Technical Structure: Multi-Level Analysis of the Bullish Impulse
On the 30-minute timeframe, BTC has already established a stable upward trend (uptrend) and approached the second target level at around $64,486. Reaching this mark will open the way to the next target at $64,908. However, a critical question remains whether the bulls can shift into an upward trend mode on the hourly chart. Such a shift would give buyers the opportunity to continue executing the scenario of a full breakout of the wedge pattern, with a target in the range of $67,296 (at the same time, stop-loss orders are set at $66,997, ensuring a move to breakeven).

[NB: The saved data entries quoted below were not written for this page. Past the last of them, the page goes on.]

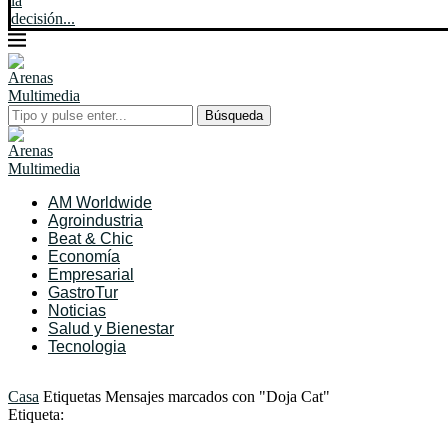
la
decisión...
Búsqueda
AM Worldwide
Agroindustria
Beat & Chic
Economía
Empresarial
GastroTur
Noticias
Salud y Bienestar
Tecnologia
Casa
Etiquetas
Mensajes marcados con "Doja Cat"
Etiqueta:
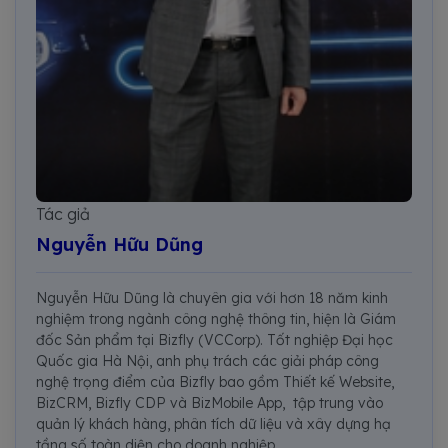
Tác giả
Nguyễn Hữu Dũng
Nguyễn Hữu Dũng là chuyên gia với hơn 18 năm kinh
nghiệm trong ngành công nghệ thông tin, hiện là Giám
đốc Sản phẩm tại Bizfly (VCCorp). Tốt nghiệp Đại học
Quốc gia Hà Nội, anh phụ trách các giải pháp công
nghệ trọng điểm của Bizfly bao gồm Thiết kế Website,
BizCRM, Bizfly CDP và BizMobile App, tập trung vào
quản lý khách hàng, phân tích dữ liệu và xây dựng hạ
tầng số toàn diện cho doanh nghiệp.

On the hourly timeframe, the situation remains more cautious. As long as the quote remains in a downtrend on this chart, the price continues to target the overbought zone between $62,459 and $62,653. But if a reversal occurs toward an uptrend on the hourly TF, the initial target will be the nearest resistance zone at $64,625–$64,656, and subsequently, much higher, in the range of $68,116–$68,257.
Key Levels and Liquidity Zones: Detailed Movement Map
According to the P73 Key Horizontal Levels indicator, a clear hierarchy of resistance and support levels has formed. In the upward direction, the nearest resistance levels are $64,811, $65,641, and $67,300. On the support side, the price is protected by levels at $63,816 and $63,318.
Liquidity flow analysis shows that the overbought zone between $62,459 and $62,653 remains a magnet for the price under downward pressure. If the quote returns to this region, the next support lines will be significantly lower—around $60,633–$60,827—and the psychological level of $60,000, forming a critical barrier in the market’s favor.
Risk Assessment: Potential Dangers of a Reversal from Support to Resistance
The greatest danger to bullish positions is a scenario where the quote drops again to the support zones near $62,000. In such a situation, bulls face the risk of a sharp downward impulse of about 2,000 pips, which would exert significant pressure on trading positions. The stability of the uptrend on the hourly chart becomes a key condition to avoid such a scenario and to preserve profitability in the medium term.